One study found that 57% of women would rather give up sex than their smartphone for a week. There's now even a website endnomophobia.com to help cure nomophobes. There's also a movement underway to have psychiatry's diagnostic manual be updated to include this pathological fear.

It's Not About the Entertainment
When adults were asked for their main motivations in deciding how to spend their leisure time in a recent Impacts Research & Development survey, 70% answered to visit friends and family (the highest percentage of all answers). The primary reason most people visit entertainment and leisure venues is to socialize with friends and family. That is the most important benefit they get from the visit. It's not the entertainment, nor the food and beverage. The entertainment, and the food and beverage are only the stage that facilitates the socialization.

The Challenge of the Siren Call
However, the siren call of the digital world and its disruption to our face-to-face social lives is the 21st Century challenge for located-based leisure venues. Data from the ATUS survey clearly shows that every year less and less people are leaving their homes to visit entertainment, arts and sports venues. In 2013, more than one-quarter less (-27%) people participated at those venues than ten years earlier.
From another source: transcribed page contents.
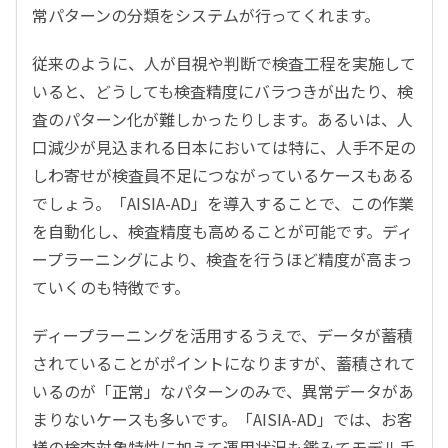
常パターンの分類をシステムが行ってくれます。
従来のように、人が目視や判断で検査工程を実施して
いると、どうしても検査精度にバラつきが出たり、検
査のパターン化が難しかったりします。あるいは、人
口減少が見込まれる日本においては特に、人手不足の
しわ寄せが検査員不足につながっているケースもある
でしょう。「AISIA-AD」を導入することで、この作業
を自動化し、検査精度も高めることが可能です。ディ
ープラーニングにより、検査を行うほど精度が高まっ
ていくのも特徴です。
ディープラーニングを活用するうえで、データが蓄積
されていることがポイントになりますが、蓄積されて
いるのが「正常」なパターンのみで、異常データがあ
まりないケースも多いです。「AISIA-AD」では、お客
様の検査対象特性に加えて運用状況も鑑みてモデル手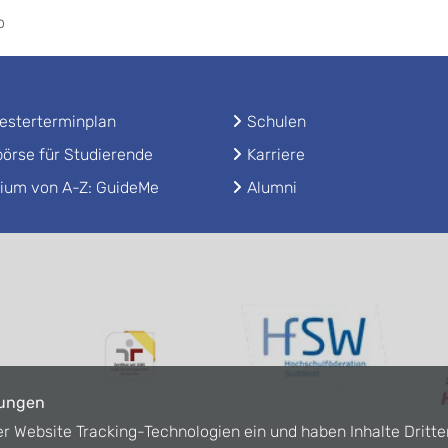
o
sterterminplan
Schulen
örse für Studierende
Karriere
ium von A-Z: GuideMe
Alumni
lungen
er Website Tracking-Technologien ein und haben Inhalte Dritte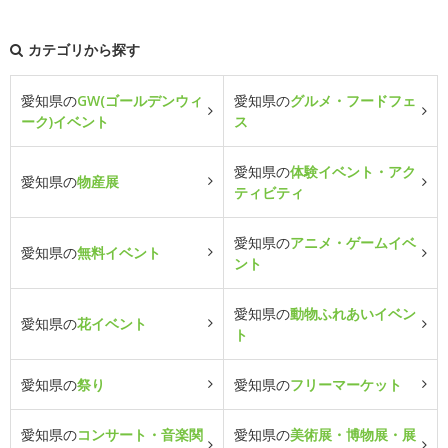
カテゴリから探す
愛知県の
GW(ゴールデンウィ
愛知県の
グルメ・フードフェ
ーク)イベント
ス
愛知県の
体験イベント・アク
愛知県の
物産展
ティビティ
愛知県の
アニメ・ゲームイベ
愛知県の
無料イベント
ント
愛知県の
動物ふれあいイベン
愛知県の
花イベント
ト
愛知県の
祭り
愛知県の
フリーマーケット
愛知県の
コンサート・音楽関
愛知県の
美術展・博物展・展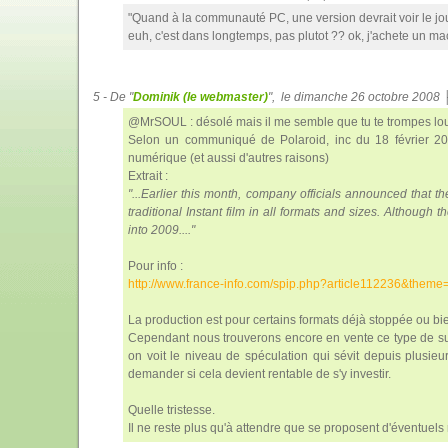
"Quand à la communauté PC, une version devrait voir le jour
euh, c'est dans longtemps, pas plutot ?? ok, j'achete un mac
5 - De "
Dominik (le webmaster)
", le dimanche 26 octobre 2008
@MrSOUL : désolé mais il me semble que tu te trompes lo
Selon un communiqué de Polaroid, inc du 18 février 2008
numérique (et aussi d'autres raisons)
Extrait :
"...Earlier this month, company officials announced that th
traditional Instant film in all formats and sizes. Although 
into 2009...."
Pour info :
http://www.france-info.com/spip.php?article112236&the
La production est pour certains formats déjà stoppée ou bie
Cependant nous trouverons encore en vente ce type de sup
on voit le niveau de spéculation qui sévit depuis plusieur
demander si cela devient rentable de s'y investir.
Quelle tristesse.
Il ne reste plus qu'à attendre que se proposent d'éventuels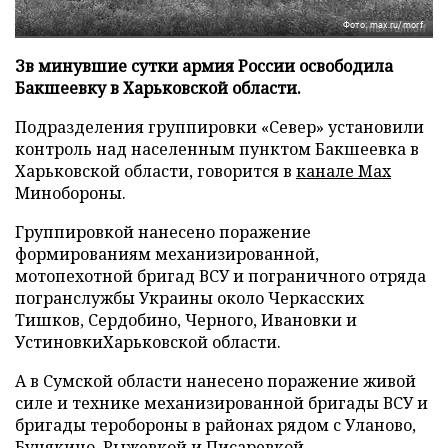
Фото: max.ru/morf
Зв минувшие сутки армия России освободила
Бакшеевку в Харьковской области.
Подразделения группировки «Север» установили
контроль над населенным пунктом Бакшеевка в
Харьковской области, говорится в
канале Max
Минобороны.
Группировкой нанесено поражение
формированиям механизированной,
мотопехотной бригад ВСУ и пограничного отряда
погранслужбы Украины около Черкасских
Тишков, Сердобино, Черного, Ивановки и
УстиновкиХарьковской области.
А в Сумской области нанесено поражение живой
силе и технике механизированной бригады ВСУ и
бригады теробороны в районах рядом с Уланово,
Бунякино, Рыжевкой и Писаревкой.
This long-term trend started much earlier then the Great Recession, obviously brought about by the growing adoption of and advances in digital technology. Why take all the effort and time to visit some venue with family or friends when you can just sit home and socialize with your family there or via technology with friends? Plus, we have so many digital entertainment options, there is no need to go out to be entertained. In fact, Mintel, a market research and insight company, reports that 57% of Millennials say they prefer to spend their downtime in front of an electronic device and are more likely to spend their leisure time alone.

We are in the mist of a profound transformative and disruptive shift from real world to digital entertainment and it's happening far faster than most people in the location-based entertainment industry realize.

Randy White, CEO,
White Hutchinson Leisure & Learning Group

Less Stuff
One other trend we are seeing that can work in favor of location-based entertainment is that consumers are turning more and more away from buying stuff to spending on experiences, which of course includes spending money on out-of-home experiences. However, experiential purchases also include buying experiential material goods that can deliver experiences, such as large screen ultra high definition televisions, mobile devices, apps, media subscription services and other forms of technology to enjoy at home with mobile devices. So again digital experiences rear their competitive siren call.

The Challenge
To compete with the Triple Revolution and the growing digital disruption it has brought to the culture of socialization, to attract people to bricks-and-mortar entertainment venues to engage in real world face-to-face socialization, now requires a much more compelling, attractive, appealing, premium, High Fidelity offering than in the past. That offering has to be about much more than the entertainment. The physical facility and its ambiance, the hospitality, the food and beverage all have to come together with the entertainment in a social experience that is a highly attractive alternative to the digital world. And the bar to achieve that challenge is sure to continually go up in the future.